# Turning Pens on a Shopsmith



## jedgerton (Aug 22, 2010)

Folks,

I have a friend who inherited a model 510 shopsmith.  I've never had to outfit one of these tools for penturning so I'm lookiing for some help.

What do you need to get a mandrel on one of these tools?  Does the headstock accept MT2?

Same question on the tailstock.  What sort of live center does it have or what do you need?

I assume these tools usually come with some sort of tool rest, is that a good assumption?  He didn't get any turning tools so I'm not sure how complete the tool he inherited was.

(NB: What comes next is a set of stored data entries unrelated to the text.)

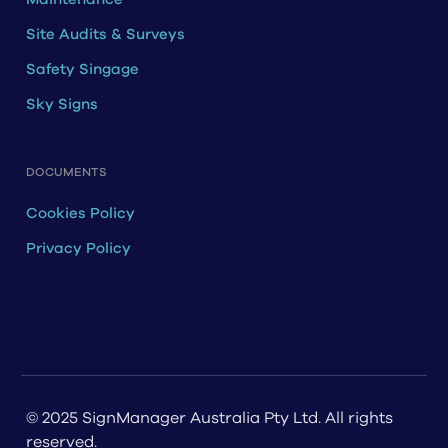
Site Audits & Surveys
Safety Singage
Sky Signs
DOCUMENTS
Cookies Policy
Privacy Policy
© 2025 SignManager Australia Pty Ltd. All rights
reserved.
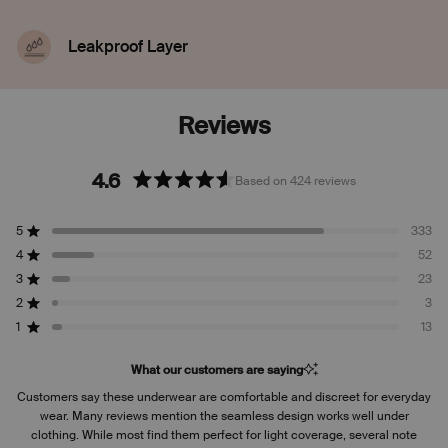
Leakproof Layer
Discreetly seals in blood, sweat, and pee from
leaking through, so you don't have to worry.
4.6
Based on 424 reviews
Rated
4.6
5
333
out
Rated out of 5 stars
of
4
52
Rated out of 5 stars
5
3
23
Rated out of 5 stars
Total
Total
Total
Total
Total
stars
5
4
3
2
1
2
3
Rated out of 5 stars
star
star
star
star
star
reviews:
reviews:
reviews:
reviews:
reviews:
1
13
Rated out of 5 stars
333
52
23
3
13
What our customers are saying
Customers say these underwear are comfortable and discreet for everyday
wear. Many reviews mention the seamless design works well under
clothing. While most find them perfect for light coverage, several note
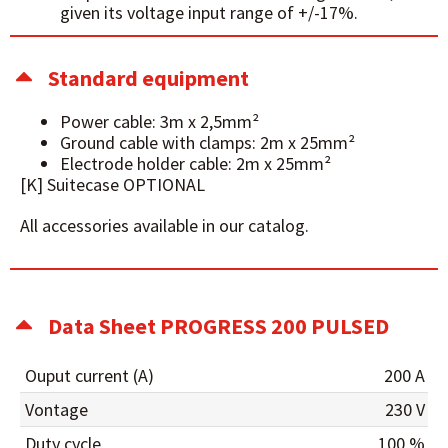
given its voltage input range of +/-17%.
Standard equipment
Power cable: 3m x 2,5mm²
Ground cable with clamps: 2m x 25mm²
Electrode holder cable: 2m x 25mm²
[K] Suitecase OPTIONAL
All accessories available in our catalog.
Data Sheet PROGRESS 200 PULSED
Ouput current (A)
200 A
Vontage
230 V
Duty cycle
100 %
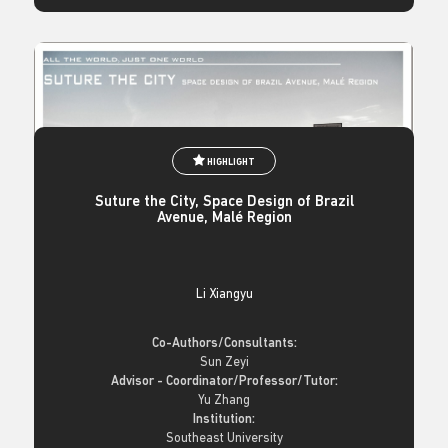
HIGHLIGHT
Suture the City, Space Design of Brazil
Avenue, Malé Region
Li Xiangyu
Co-Authors/Consultants:
Sun Zeyi
Advisor - Coordinator/Professor/Tutor:
Yu Zhang
Institution:
Southeast University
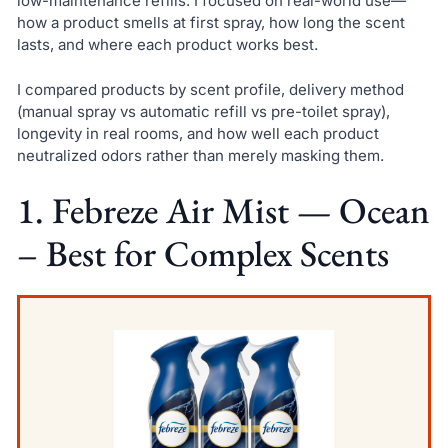
low-maintenance refills. I focused on real-world use—
how a product smells at first spray, how long the scent
lasts, and where each product works best.
I compared products by scent profile, delivery method
(manual spray vs automatic refill vs pre-toilet spray),
longevity in real rooms, and how well each product
neutralized odors rather than merely masking them.
1. Febreze Air Mist — Ocean
– Best for Complex Scents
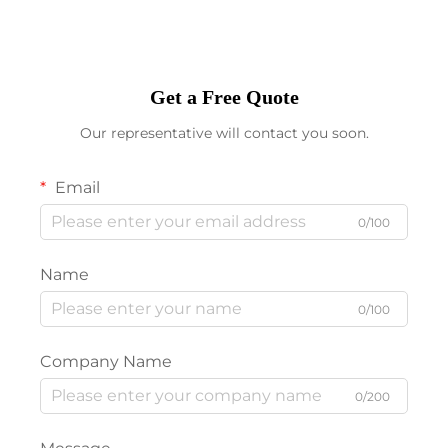
Get a Free Quote
Our representative will contact you soon.
Email
0/100
Name
0/100
Company Name
0/200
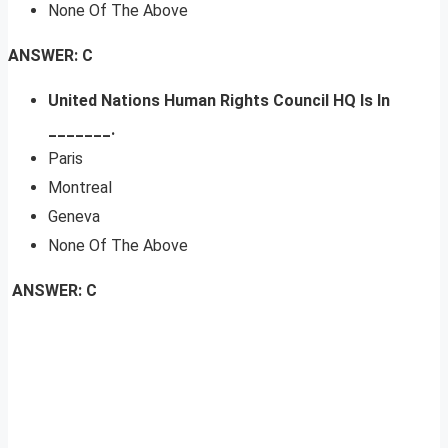
None Of The Above
ANSWER: C
United Nations Human Rights Council HQ Is In
_______.
Paris
Montreal
Geneva
None Of The Above
ANSWER: C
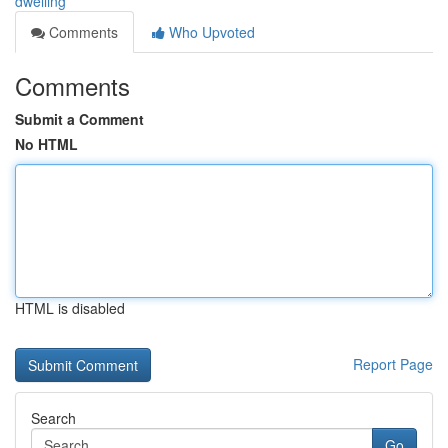
dwelling
Comments
Who Upvoted
Comments
Submit a Comment
No HTML
HTML is disabled
Report Page
Search
Go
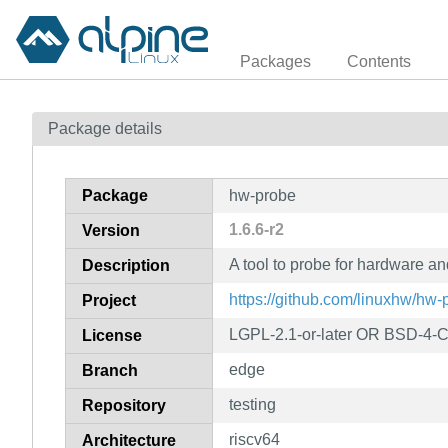
Packages
Contents
Package details
Package
hw-probe
1.6.6-r2
Version
A tool to probe for hardware a
Description
https://github.com/linuxhw/hw-
Project
LGPL-2.1-or-later OR BSD-4-
License
edge
Branch
testing
Repository
riscv64
Architecture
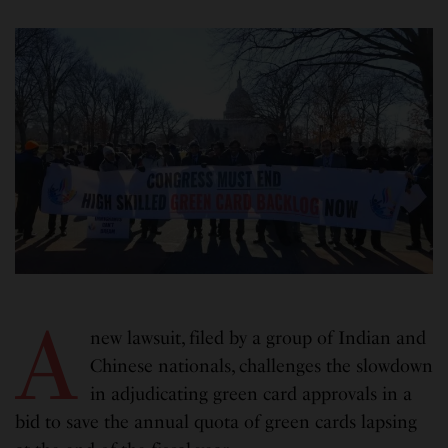
A
new lawsuit, filed by a group of Indian and
Chinese nationals, challenges the slowdown
in adjudicating green card approvals in a
bid to save the annual quota of green cards lapsing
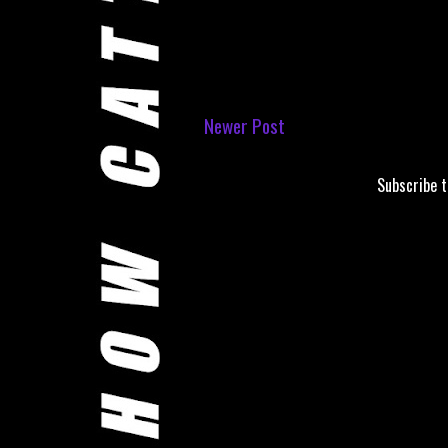
Newer Post
Subscribe 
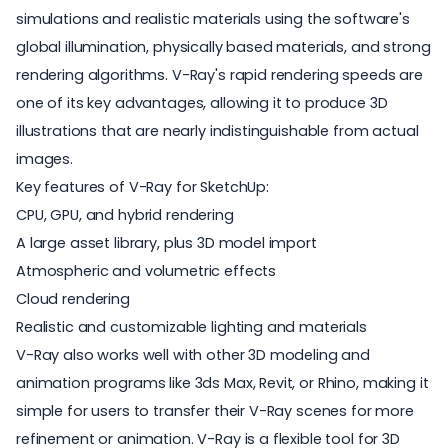
simulations and realistic materials using the software's
global illumination, physically based materials, and strong
rendering algorithms. V-Ray's rapid rendering speeds are
one of its key advantages, allowing it to produce 3D
illustrations that are nearly indistinguishable from actual
images.
Key features of V-Ray for SketchUp:
CPU, GPU, and hybrid rendering
A large asset library, plus 3D model import
Atmospheric and volumetric effects
Cloud rendering
Realistic and customizable lighting and materials
V-Ray also works well with other 3D modeling and
animation programs like 3ds Max, Revit, or Rhino, making it
simple for users to transfer their V-Ray scenes for more
refinement or animation. V-Ray is a flexible tool for 3D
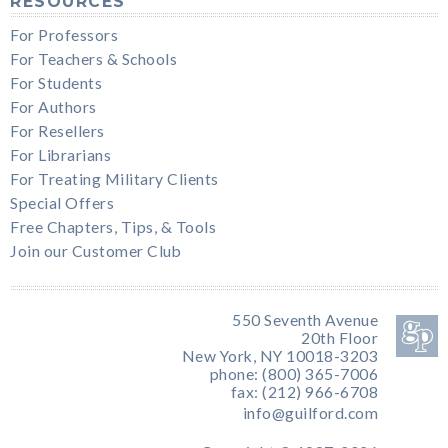
RESOURCES
For Professors
For Teachers & Schools
For Students
For Authors
For Resellers
For Librarians
For Treating Military Clients
Special Offers
Free Chapters, Tips, & Tools
Join our Customer Club
550 Seventh Avenue
20th Floor
New York, NY 10018-3203
phone: (800) 365-7006
fax: (212) 966-6708
info@guilford.com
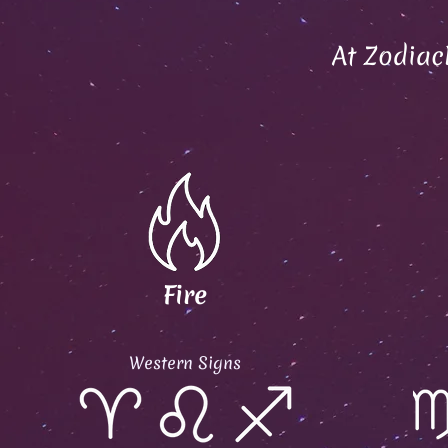
At Zodiac
Fire
Western Signs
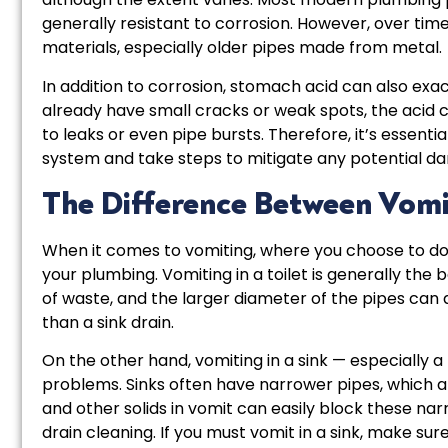
generally resistant to corrosion. However, over t
materials, especially older pipes made from metal.
In addition to corrosion, stomach acid can also exac
already have small cracks or weak spots, the acid c
to leaks or even pipe bursts. Therefore, it’s essent
system and take steps to mitigate any potential d
The Difference Between Vomiti
When it comes to vomiting, where you choose to do i
your plumbing. Vomiting in a toilet is generally the 
of waste, and the larger diameter of the pipes ca
than a sink drain.
On the other hand, vomiting in a sink — especially
problems. Sinks often have narrower pipes, which a
and other solids in vomit can easily block these na
drain cleaning. If you must vomit in a sink, make su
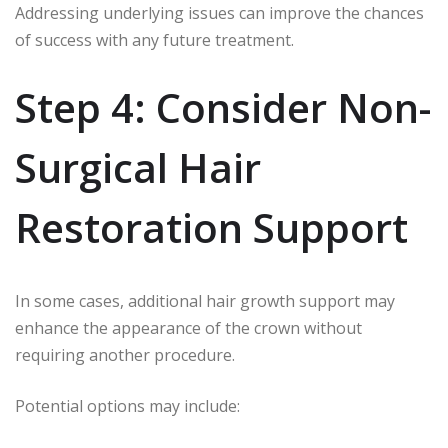
Addressing underlying issues can improve the chances
of success with any future treatment.
Step 4: Consider Non-
Surgical Hair
Restoration Support
In some cases, additional hair growth support may
enhance the appearance of the crown without
requiring another procedure.
Potential options may include:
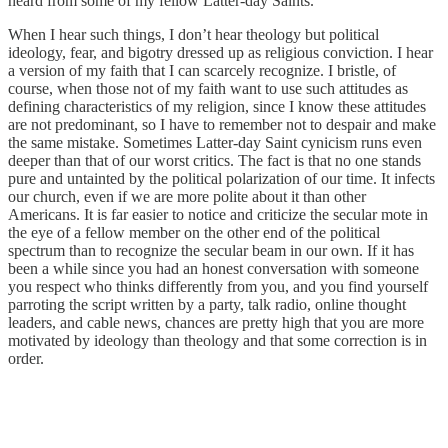
heard from some of my fellow Latter-day Saints.
When I hear such things, I don’t hear theology but political
ideology, fear, and bigotry dressed up as religious conviction. I hear
a version of my faith that I can scarcely recognize. I bristle, of
course, when those not of my faith want to use such attitudes as
defining characteristics of my religion, since I know these attitudes
are not predominant, so I have to remember not to despair and make
the same mistake. Sometimes Latter-day Saint cynicism runs even
deeper than that of our worst critics. The fact is that no one stands
pure and untainted by the political polarization of our time. It infects
our church, even if we are more polite about it than other
Americans. It is far easier to notice and criticize the secular mote in
the eye of a fellow member on the other end of the political
spectrum than to recognize the secular beam in our own. If it has
been a while since you had an honest conversation with someone
you respect who thinks differently from you, and you find yourself
parroting the script written by a party, talk radio, online thought
leaders, and cable news, chances are pretty high that you are more
motivated by ideology than theology and that some correction is in
order.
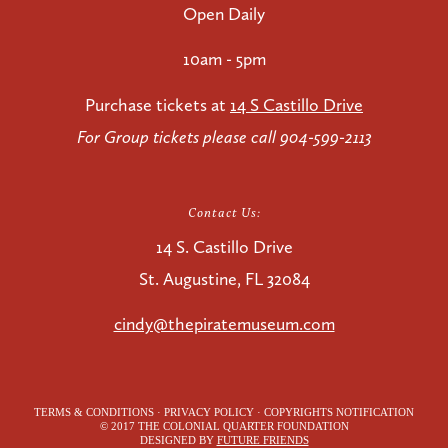
Open Daily
10am - 5pm
Purchase tickets at
14 S Castillo Drive
For Group tickets please call 904-599-2113
Contact Us:
14 S. Castillo Drive
St. Augustine, FL 32084
cindy@thepiratemuseum.com
TERMS & CONDITIONS · PRIVACY POLICY · COPYRIGHTS NOTIFICATION
© 2017 THE COLONIAL QUARTER FOUNDATION
DESIGNED BY
FUTURE FRIENDS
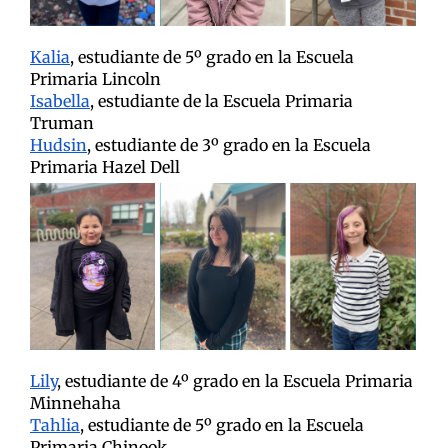
Kalia
, estudiante de 5º grado en la Escuela
Primaria Lincoln
Isabella
, estudiante de la Escuela Primaria
Truman
Hudsin
, estudiante de 3º grado en la Escuela
Primaria Hazel Dell
Lily
, estudiante de 4º grado en la Escuela Primaria
Minnehaha
Tahlia
, estudiante de 5º grado en la Escuela
Primaria Chinook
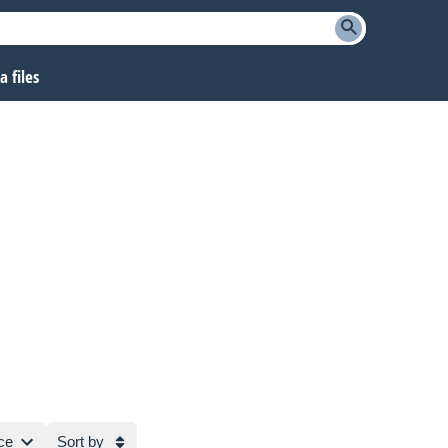
 files
ce
Sort by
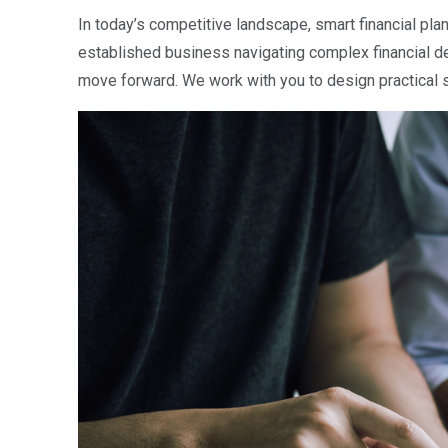
In today’s competitive landscape, smart financial plann
established business navigating complex financial de
move forward. We work with you to design practical st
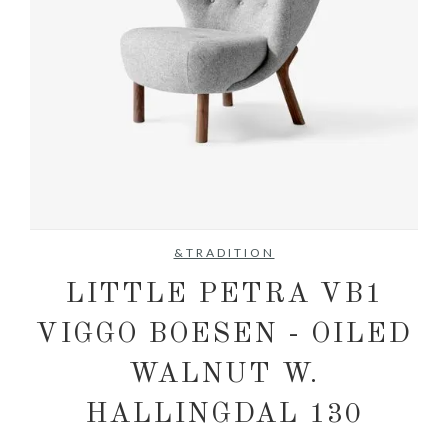
No items found.
&TRADITION
LITTLE PETRA VB1
VIGGO BOESEN - OILED
WALNUT W.
HALLINGDAL 130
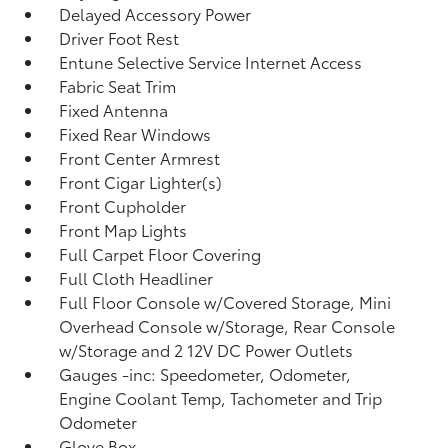
Delayed Accessory Power
Driver Foot Rest
Entune Selective Service Internet Access
Fabric Seat Trim
Fixed Antenna
Fixed Rear Windows
Front Center Armrest
Front Cigar Lighter(s)
Front Cupholder
Front Map Lights
Full Carpet Floor Covering
Full Cloth Headliner
Full Floor Console w/Covered Storage, Mini
Overhead Console w/Storage, Rear Console
w/Storage and 2 12V DC Power Outlets
Gauges -inc: Speedometer, Odometer,
Engine Coolant Temp, Tachometer and Trip
Odometer
Glove Box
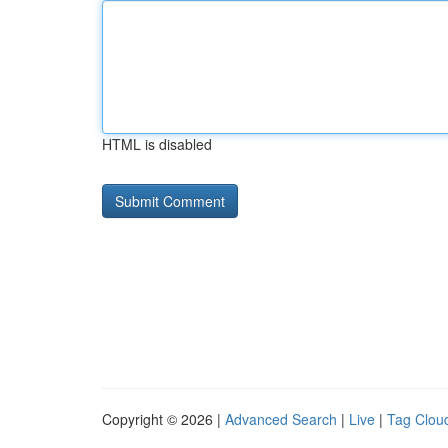
HTML is disabled
Copyright © 2026 |
Advanced Search
|
Live
|
Tag Clou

Any advice is appreciated.

John


----------



## alphageek (Aug 22, 2010)

Looks like the tailstock is MT2, but the headstock might be something else??  A on here talks about a spindle and set screw, so I don't know about a mandrel... Someone else will have to enlighten more: 

http://www.shopsmith.com/ownersite/catalog/l_lathecenters.htm


----------



## Robert Taylor (Aug 23, 2010)

i have turned well over a hundred pens on a shopsmith. pennstate sells a mandrel for the shopsmith about $20.00. woodcraft also sells a straight mandrel rod for about $3.00 the can be used in the drill chuck. i use the pennstate myself. the tailstock on a shopsmith is a standard #2 morse taper. i reccomend a metal lathe type live center with a 60 degree point as they are hardened. they are about $20.00 from johnnycnc here on this forum or online. any lathe tools can be used and there are many to choose from. i find the shopsmith toolrest to be perfect for turning pens.


----------



## KenBrasier (Aug 23, 2010)

Like Bob in Ohio, I've used my Shopsmith to turn several hundred pens.  The shaft in the Quill is 5/8" and takes the PSI  PKM-CL Mandrel, or you can use the XPKM-ELC2 in your drill chuck.  The tailstock is #2MT and I use the PSI Mandrel Saver (when I'm not TBC).  The Shopsmith is also great for drilling blanks as the Quill travel is over 4".  I use a small 4 jaw chuck with a #2MT in the tailstock  to hold the blanks for drilling on the lathe.  You can also get a 5/8" to 1'-8 adapter which allows you to use most of the popular lathe chucks and collet chucks on your Shopsmith.


----------